Efficient all-inorganic CsPbIBr2 perovskite solar cells with an open voltage over 1.33 V by dual-additive strategy

The internal non-radiative recombination and high trap-state density (Ntrap) in perovskite layer have severely limited the progress of low-temperature processed CsPbIBr2 perovskite solar cells (PSCs). In this work, cesium acetate (CsAc) and hydrogen lead triiodide (HPbI3) dual-additives are employed to tune the properties of CsPbIBr2 film prepared by low-temperature process. The CsAc material is used to modify CsPbIBr2 surface and optimize the CsPbIBr2/carbon electrode interface, while HPbI3 additive is employed to dope perovskite layer. The dual-additive strategy is used to optimize the microstructure and regulate the optoelectrical characteristics of carbon-based CsPbIBr2 PSCs. It is found that CsAc can passivate the vacancy defect of Br−, reduce the energy loss (Eloss) and enhance the open-circuit voltage (Voc) of PSCs.
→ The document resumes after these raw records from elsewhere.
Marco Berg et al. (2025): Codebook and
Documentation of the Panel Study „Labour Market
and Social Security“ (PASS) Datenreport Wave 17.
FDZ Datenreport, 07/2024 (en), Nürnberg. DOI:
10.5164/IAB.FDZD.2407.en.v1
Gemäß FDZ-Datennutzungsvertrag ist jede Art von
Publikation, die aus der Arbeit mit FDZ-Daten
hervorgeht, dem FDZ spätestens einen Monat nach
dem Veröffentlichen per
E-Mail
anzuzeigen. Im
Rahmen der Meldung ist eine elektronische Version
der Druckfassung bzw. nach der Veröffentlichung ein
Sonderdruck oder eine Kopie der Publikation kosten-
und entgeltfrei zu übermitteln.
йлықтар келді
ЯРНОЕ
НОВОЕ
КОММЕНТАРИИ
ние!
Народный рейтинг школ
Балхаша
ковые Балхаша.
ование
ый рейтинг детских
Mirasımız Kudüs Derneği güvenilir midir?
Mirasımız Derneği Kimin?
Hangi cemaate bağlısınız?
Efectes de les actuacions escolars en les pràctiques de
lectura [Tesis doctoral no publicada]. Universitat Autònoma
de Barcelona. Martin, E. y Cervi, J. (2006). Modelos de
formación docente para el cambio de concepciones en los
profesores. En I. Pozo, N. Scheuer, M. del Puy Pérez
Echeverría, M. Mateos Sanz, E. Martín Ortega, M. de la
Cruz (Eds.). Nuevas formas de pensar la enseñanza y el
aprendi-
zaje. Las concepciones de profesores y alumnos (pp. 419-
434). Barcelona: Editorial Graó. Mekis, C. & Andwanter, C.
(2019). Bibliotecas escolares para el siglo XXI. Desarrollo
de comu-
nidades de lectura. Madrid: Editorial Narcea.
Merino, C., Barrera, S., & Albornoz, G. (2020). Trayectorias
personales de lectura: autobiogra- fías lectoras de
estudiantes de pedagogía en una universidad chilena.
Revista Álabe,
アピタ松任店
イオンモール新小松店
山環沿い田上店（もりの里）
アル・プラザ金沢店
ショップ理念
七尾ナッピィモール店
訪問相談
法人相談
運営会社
The HPbI3 additive works to optimize the crystallization process, resulting in the high-quality CsPbIBr2 films with better crystallinity and morphology. The modified films by CsAc and HPbI3 dual-additive demonstrate smaller band gap, better light absorption, reduced trap-state density (Ntrap) and suppressed carrier recombination. The optimized carbon-based PSCs modified by the dual-additive achieve a champion power conversion efficiency of 9.18% with a Voc of 1.334 V, more matched energy-level, reduced Eloss and promoted charge transfer. Moreover, the modified PSCs without encapsulation show improved long-term humid stability. Our work provides a facilitated method to prepare an efficient and stable CsPbIBr2 PSCs by low-temperature process.